**WORK TO BE COMPLETED**. Using the records provided below, locate and copy each line that contains the word "créer".

(Dataset entries)
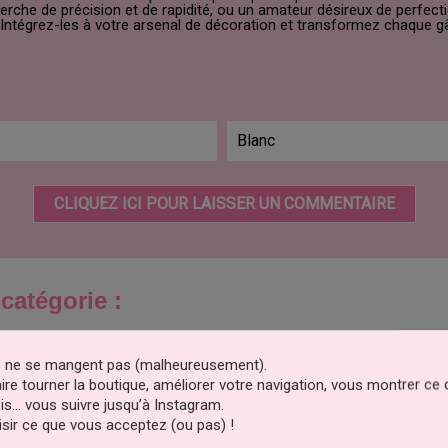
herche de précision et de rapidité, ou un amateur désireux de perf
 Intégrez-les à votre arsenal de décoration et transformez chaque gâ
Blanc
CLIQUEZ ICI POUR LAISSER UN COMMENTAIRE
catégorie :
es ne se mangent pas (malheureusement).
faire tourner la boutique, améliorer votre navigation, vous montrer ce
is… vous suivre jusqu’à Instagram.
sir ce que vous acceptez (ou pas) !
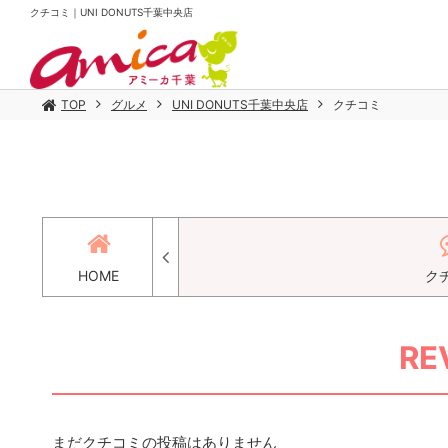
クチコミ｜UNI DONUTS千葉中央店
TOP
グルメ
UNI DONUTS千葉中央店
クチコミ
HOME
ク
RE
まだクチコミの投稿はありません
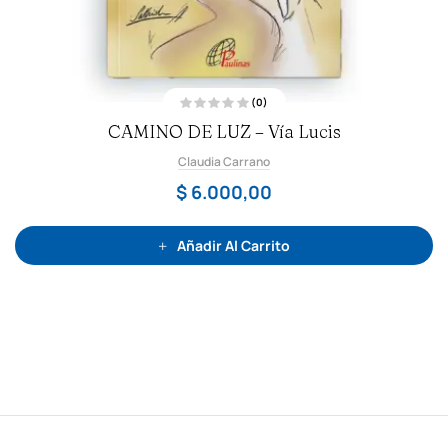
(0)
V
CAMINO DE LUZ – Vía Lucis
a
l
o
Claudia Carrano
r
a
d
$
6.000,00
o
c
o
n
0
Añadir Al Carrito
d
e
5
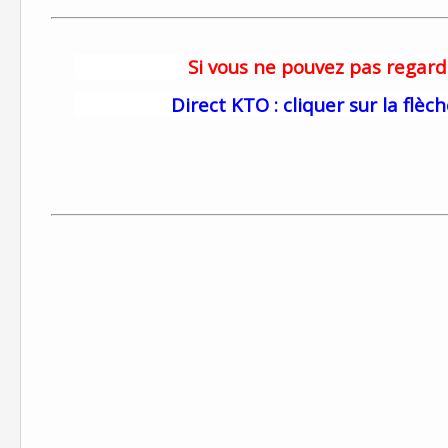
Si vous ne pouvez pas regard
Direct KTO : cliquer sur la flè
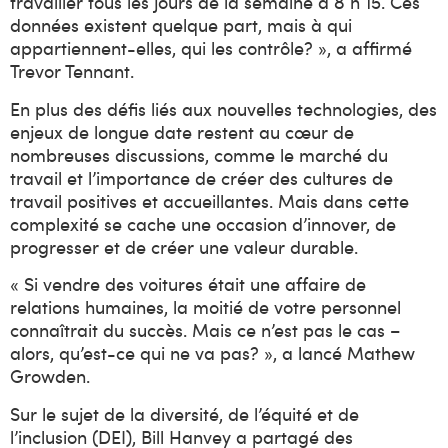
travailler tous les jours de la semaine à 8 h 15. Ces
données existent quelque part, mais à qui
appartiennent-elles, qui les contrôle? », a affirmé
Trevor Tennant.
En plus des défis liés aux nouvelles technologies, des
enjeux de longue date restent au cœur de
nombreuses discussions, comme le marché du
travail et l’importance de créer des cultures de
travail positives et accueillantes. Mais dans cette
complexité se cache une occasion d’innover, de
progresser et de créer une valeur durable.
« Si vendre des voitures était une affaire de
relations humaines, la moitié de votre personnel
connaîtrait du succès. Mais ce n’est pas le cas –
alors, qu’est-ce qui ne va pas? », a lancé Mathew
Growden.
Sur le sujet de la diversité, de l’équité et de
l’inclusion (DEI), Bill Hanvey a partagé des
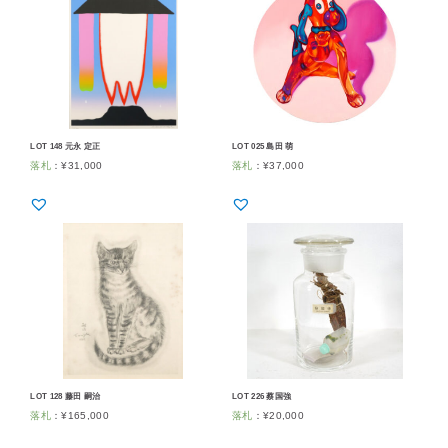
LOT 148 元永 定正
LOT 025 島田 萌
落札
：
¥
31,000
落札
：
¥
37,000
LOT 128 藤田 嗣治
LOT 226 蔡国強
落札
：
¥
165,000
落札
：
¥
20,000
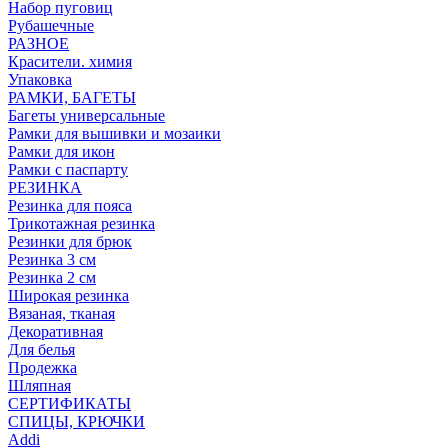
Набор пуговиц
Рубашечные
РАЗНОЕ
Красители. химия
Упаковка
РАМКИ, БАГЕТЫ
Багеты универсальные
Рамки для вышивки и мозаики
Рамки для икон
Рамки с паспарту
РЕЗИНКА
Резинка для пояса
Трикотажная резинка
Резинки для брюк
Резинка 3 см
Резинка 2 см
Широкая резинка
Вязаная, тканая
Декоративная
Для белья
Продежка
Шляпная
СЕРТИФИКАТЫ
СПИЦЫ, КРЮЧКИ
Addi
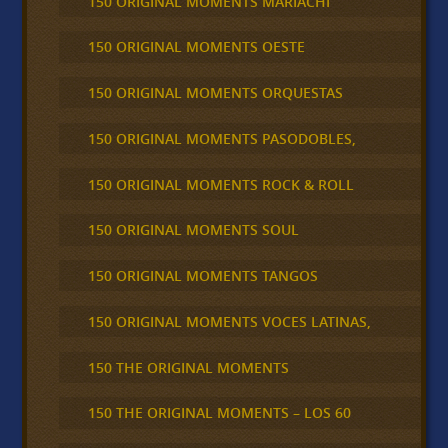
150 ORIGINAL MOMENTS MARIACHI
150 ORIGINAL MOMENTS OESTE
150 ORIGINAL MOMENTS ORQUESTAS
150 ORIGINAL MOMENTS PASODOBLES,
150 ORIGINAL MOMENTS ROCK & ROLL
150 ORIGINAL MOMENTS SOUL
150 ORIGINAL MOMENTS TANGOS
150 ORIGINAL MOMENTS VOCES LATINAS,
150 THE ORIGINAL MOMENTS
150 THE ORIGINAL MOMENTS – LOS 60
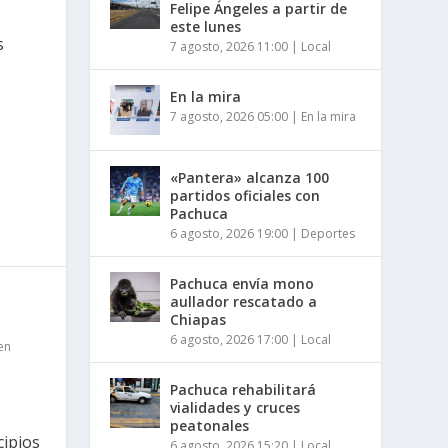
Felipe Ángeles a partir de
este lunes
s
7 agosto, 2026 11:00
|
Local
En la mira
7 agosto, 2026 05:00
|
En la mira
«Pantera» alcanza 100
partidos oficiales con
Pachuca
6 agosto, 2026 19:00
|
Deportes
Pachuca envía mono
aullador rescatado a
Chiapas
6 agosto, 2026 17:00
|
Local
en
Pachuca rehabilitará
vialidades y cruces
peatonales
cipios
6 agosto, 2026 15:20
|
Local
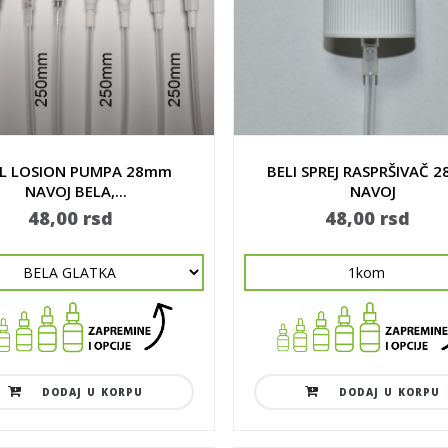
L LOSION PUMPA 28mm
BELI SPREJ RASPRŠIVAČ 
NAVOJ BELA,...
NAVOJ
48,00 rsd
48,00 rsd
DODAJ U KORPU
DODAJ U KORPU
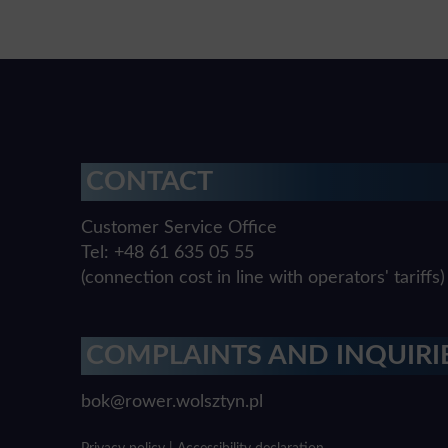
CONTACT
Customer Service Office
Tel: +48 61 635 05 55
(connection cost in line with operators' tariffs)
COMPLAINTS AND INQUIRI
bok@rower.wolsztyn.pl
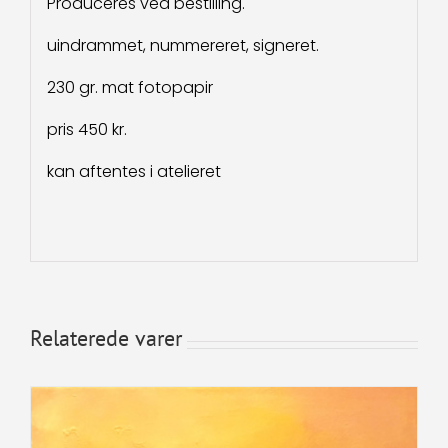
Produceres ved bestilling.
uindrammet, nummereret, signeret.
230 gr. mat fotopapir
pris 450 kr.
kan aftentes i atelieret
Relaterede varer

**TASK RESPONSE**.
travail et l’importance de créer des cultures de
progresser et de créer une valeur durable.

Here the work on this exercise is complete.